Bootstrapping and Non-parametric p-values in Julia

* The script to reproduce the results of this tutorial in Julia is located here.

Suppose that we wish to test to see if the the parameter estimates of $\beta$ are statistically different from zero and if the estimate of $\sigma^2$ is different from one for the OLS parameters defined in a previous post. Suppose further that we do not know how to compute analytically the standard errors of the MLE parameter estimates; the MLE estimates were presented in the previous post.

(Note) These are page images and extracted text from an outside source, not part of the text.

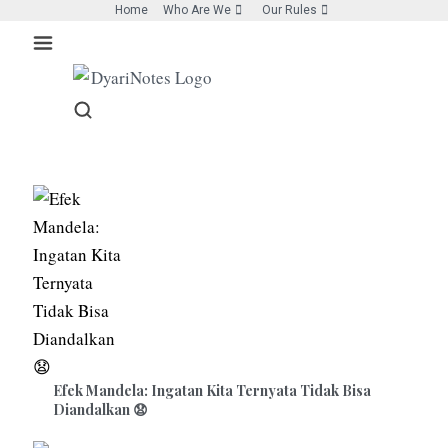
Skip
Home
Who Are We
Our Rules
to
content
Efek Mandela: Ingatan Kita Ternyata Tidak Bisa
Diandalkan 😧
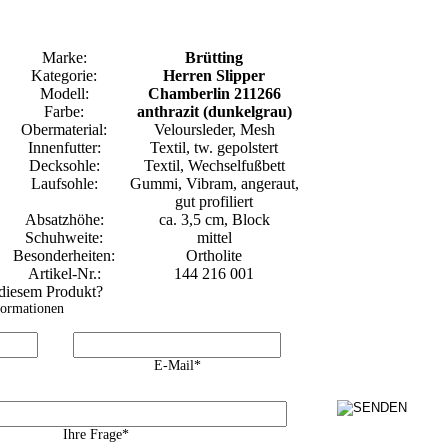
Marke:
Brütting
Kategorie:
Herren Slipper
Modell:
Chamberlin 211266
Farbe:
anthrazit (dunkelgrau)
Obermaterial:
Veloursleder, Mesh
Innenfutter:
Textil, tw. gepolstert
Decksohle:
Textil, Wechselfußbett
Laufsohle:
Gummi, Vibram, angeraut,
gut profiliert
Absatzhöhe:
ca. 3,5 cm, Block
Schuhweite:
mittel
Besonderheiten:
Ortholite
Artikel-Nr.:
144 216 001
 diesem Produkt?
formationen
E-Mail*
Ihre Frage*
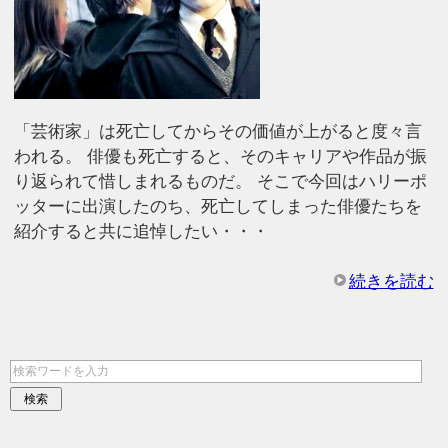
「芸術家」は死亡してからその価値が上がると度々言
われる。 俳優も死亡すると、そのキャリアや作品が振
り返られて惜しまれるものだ。 そこで今回はハリーポ
ッターに出演したのち、死亡してしまった俳優たちを
紹介すると共に追悼したい・・・
続きを読む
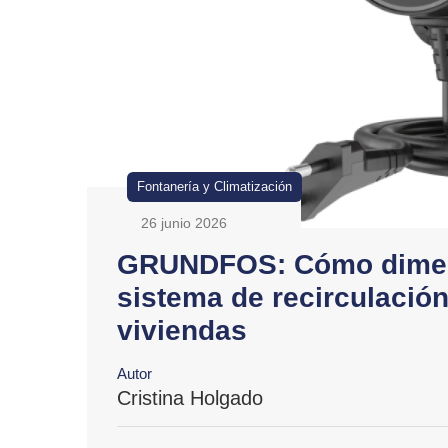
Fontanería y Climatización
26 junio 2026
GRUNDFOS: Cómo dimens
sistema de recirculación
viviendas
Autor
Cristina Holgado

We decide to bootstrap by resampling cases in order to estimate the standard errors. This means that we treat the sample of $N$ individuals as if it were a population from which we randomly draw $B$ samples, each of size $N$. This produces a sample of MLEs of size $B$, that is, it provides an empirical approximation to the distribution of the MLE. From the empirical approximation, we can compare the full-sample point MLE to the MLE distribution under the null hypothesis.

To perform bootstrapping, we rely on Julia’s built-in sample function.

Wrapper Functions and the Likelihood of Interest

Now that we have a bootstrap index, we define the log-likelihood as a function of x and y, which are any subsets of X and Y, respectively.

function loglike(rho,y,x)
beta = rho[1:4]
sigma2 = exp(rho[5])
residual = y-*(x,beta)
dist = Normal(0, sqrt(sigma2))
contributions = logpdf(dist,residual)
loglikelihood = sum(contributions)
return -loglikelihood
end


Then, if we wish to evaluate loglike across various subsets of x and y, we use what is called a wrapper, which simply creates a copy of loglike that has already set the values of x and y. For example, the following function will evaluate loglike when x=X and y=Y:

function wrapLoglike(rho)
return loglike(rho,Y,X)
end


We do this because we want the optimizer to find the optimal $\rho$, holding x and y fixed, but we also want to be able to adjust x and y to suit our purposes. The wrapper function allows the user to modify x and y, but tells the optimizer not to bother them.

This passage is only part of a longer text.